“Sly, charming, and devilishly clever, The Ideas in Things whisks its reader beyond the covers of four Victorian novels in pursuit of the associations more traditional readings overlook. Freedgood offers a new approach to realism in these pages—one that dares to risk being called literal-minded—as it tracks down the secret histories of things.”
— Mary Poovey, author of A History of the Modern Fact
“Elaine Freedgood makes a major critical intervention by proposing a powerful method of reading for occluded histories in novels. The scam of fiction is that the uncomfortable pasts of slavery, genocide, and imperialism (to name a few) are ever present before our eyes, in the objects that proliferate in novels, but we have become habituated to give them little or no attention. In brilliantly reading ‘things’ for the histories they simultaneously reveal and foreclose, Freedgood has made it impossible to think about the Victorian novel apart from the cultural memory it both gestures towards and suppresses.”
— Gauri Viswanathan, author of Outside the Fold: Conversion, Modernity, and Belief >
“By taking things seriously—by recognizing that the most inconsequential of objects can in fact be an object of considerable consequence—Elaine Freedgood performs a wonderful feat. She not only defamiliarizes the most familiar Victorian novels; she also reads them as a way of disclosing the social lives of things and the multiple histories that lie encrypted within them. The Ideas in Things makes a major contribution to the materialist turn in literary criticism, and it makes a startling interruption in our habits of reading.”
— Bill Brown, author of A Sense of Things: The Object Matter of American Literature
“The Ideas in Things argues for a culture of objects—not yet commodities, much less fetishes, but genuinely fascinating and unpredictably mobile things with complex histories unacknowledged by the way we now read Victorian novels. Freedgood’s fresh and utterly original way of reading fiction by Charlotte Brontë, Elizabeth Gaskell, and Charles Dickens cracks open the archive of what she calls ‘thing culture’ and rescues the stuff of realism from the abstract and static condition of metaphors.
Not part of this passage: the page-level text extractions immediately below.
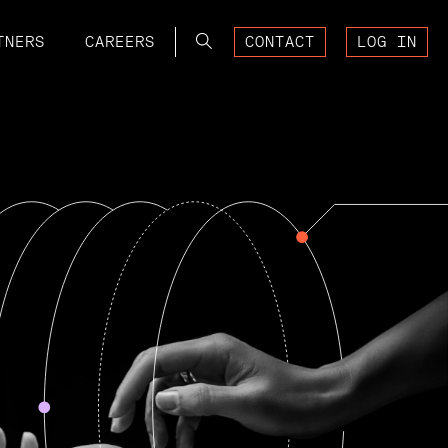
Search
TNERS
CAREERS
CONTACT
LOG IN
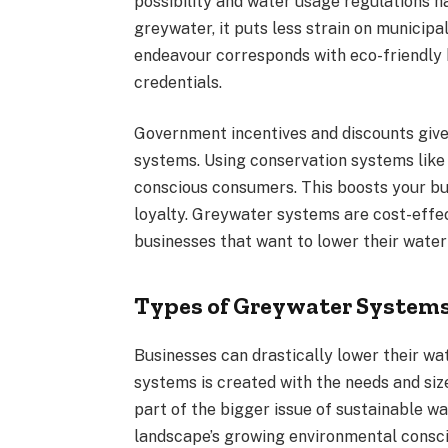
possibility and water usage regulations 
greywater, it puts less strain on municip
endeavour corresponds with eco-friendly 
credentials.
Government incentives and discounts give 
systems. Using conservation systems like
conscious consumers. This boosts your b
loyalty. Greywater systems are cost-effe
businesses that want to lower their wat
Types of Greywater Systems
Businesses can drastically lower their w
systems is created with the needs and si
part of the bigger issue of sustainable w
landscape’s growing environmental consc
Such seemingly benign objects as the furniture of Thornfield, the Bartons’ calico curtains, and Magwitch’s Australian tobacco consequently start telling us what they know about colonial deforestation, the slave trade, the famine in southern India, the genocide of aboriginal peoples, and many otherwise lost possibilities for meaning that would certainly have registered on Victorian readers. This book should inspire a generation of revisionary readings.”
— Nancy Armstrong, author of How Novels Think: The Limits of Individualism from 1719-1900
"Ultimately, what Freedgood generates is far more than a new set of readings of key Victorian texts. Rather, this is a manifesto for a new way to read fiction that gets us beyond the limits of the allegorical. In her important project of recuperating the meaning of things, Freedgood demonstrates the considerable delights and rewards of literal-mindedness."
— Jordanna Bailkin, Victorian Studies
"This extremely instructive and readable contribution to our undersanding of things and the ideas they occlude should be most appreciated insofar as it provokes fresh contemporary readings of the Victorian novel."
— Daniel Nisa Caceres, Bryn Mawr Review of Comparative Literature
“Freedgood [demands] that we attend to the array of things that populate Victorian fiction but also [demonstrates] how we might in practice do so. For this reason, the book stands as an exemplary piece of twenty first-century Victorianist scholarship.”